[Collected data entries]
══════════

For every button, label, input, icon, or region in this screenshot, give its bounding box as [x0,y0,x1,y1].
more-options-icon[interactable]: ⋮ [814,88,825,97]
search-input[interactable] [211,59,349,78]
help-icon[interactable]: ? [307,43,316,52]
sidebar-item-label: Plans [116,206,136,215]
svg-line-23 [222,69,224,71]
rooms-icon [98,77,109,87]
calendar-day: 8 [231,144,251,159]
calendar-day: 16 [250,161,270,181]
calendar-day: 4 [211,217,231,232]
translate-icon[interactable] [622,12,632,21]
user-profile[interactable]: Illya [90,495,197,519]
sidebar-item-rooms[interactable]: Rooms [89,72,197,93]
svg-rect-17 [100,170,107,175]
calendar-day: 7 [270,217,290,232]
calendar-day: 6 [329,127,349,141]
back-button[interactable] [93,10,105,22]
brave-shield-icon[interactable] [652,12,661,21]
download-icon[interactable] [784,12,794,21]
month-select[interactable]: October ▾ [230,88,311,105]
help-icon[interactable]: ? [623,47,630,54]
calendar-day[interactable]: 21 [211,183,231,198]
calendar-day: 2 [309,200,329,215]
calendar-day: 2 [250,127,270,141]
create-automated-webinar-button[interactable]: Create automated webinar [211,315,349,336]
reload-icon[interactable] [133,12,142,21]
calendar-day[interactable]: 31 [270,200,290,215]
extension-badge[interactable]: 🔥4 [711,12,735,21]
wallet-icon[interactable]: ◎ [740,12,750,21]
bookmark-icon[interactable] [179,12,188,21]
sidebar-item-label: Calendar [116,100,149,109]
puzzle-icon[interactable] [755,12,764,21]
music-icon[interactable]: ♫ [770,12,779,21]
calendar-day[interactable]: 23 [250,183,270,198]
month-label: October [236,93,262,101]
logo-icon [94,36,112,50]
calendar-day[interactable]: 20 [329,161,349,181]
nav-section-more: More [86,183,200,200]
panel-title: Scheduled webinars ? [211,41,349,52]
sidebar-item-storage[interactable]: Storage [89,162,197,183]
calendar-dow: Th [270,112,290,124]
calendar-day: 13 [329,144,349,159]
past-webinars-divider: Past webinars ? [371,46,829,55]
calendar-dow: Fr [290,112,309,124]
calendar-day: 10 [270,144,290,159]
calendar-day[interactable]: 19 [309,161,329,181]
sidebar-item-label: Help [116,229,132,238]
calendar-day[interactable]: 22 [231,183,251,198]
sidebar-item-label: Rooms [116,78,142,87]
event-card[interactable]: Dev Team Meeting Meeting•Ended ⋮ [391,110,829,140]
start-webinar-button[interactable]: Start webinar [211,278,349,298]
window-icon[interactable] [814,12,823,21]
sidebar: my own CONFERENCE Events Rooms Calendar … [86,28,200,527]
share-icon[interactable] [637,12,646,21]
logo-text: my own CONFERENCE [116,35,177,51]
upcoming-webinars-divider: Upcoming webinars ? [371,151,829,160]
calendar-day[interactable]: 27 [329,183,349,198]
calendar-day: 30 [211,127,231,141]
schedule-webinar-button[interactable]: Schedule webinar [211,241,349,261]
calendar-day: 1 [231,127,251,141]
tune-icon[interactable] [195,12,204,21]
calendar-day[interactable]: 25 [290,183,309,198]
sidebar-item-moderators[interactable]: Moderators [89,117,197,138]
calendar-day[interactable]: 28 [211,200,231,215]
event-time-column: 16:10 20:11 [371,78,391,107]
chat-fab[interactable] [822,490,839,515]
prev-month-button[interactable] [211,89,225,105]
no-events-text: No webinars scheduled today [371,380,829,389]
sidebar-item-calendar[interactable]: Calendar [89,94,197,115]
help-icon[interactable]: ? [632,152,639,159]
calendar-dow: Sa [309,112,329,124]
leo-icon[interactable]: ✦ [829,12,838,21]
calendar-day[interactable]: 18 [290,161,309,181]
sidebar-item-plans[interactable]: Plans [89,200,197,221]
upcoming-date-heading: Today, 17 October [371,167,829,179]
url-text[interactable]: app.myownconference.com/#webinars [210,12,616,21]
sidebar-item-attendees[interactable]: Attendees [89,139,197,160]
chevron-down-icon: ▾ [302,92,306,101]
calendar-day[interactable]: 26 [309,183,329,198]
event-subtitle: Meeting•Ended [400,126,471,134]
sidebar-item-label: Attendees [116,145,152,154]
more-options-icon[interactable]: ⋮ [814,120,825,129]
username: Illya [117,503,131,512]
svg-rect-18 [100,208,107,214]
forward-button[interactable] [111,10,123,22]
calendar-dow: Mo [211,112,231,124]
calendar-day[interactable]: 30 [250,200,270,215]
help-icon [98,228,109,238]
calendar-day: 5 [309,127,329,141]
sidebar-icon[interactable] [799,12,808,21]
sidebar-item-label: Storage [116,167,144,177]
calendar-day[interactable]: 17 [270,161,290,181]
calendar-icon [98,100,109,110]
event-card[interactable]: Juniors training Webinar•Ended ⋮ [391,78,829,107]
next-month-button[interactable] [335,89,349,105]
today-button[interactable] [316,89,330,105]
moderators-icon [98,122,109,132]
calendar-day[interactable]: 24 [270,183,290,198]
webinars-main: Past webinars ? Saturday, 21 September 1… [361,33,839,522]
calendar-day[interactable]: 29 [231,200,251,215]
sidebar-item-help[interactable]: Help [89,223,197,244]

══════════

What is required. What is the number of lines in the entries that include the string "more"? Reply with that number alone.

Answer to the exercise. 3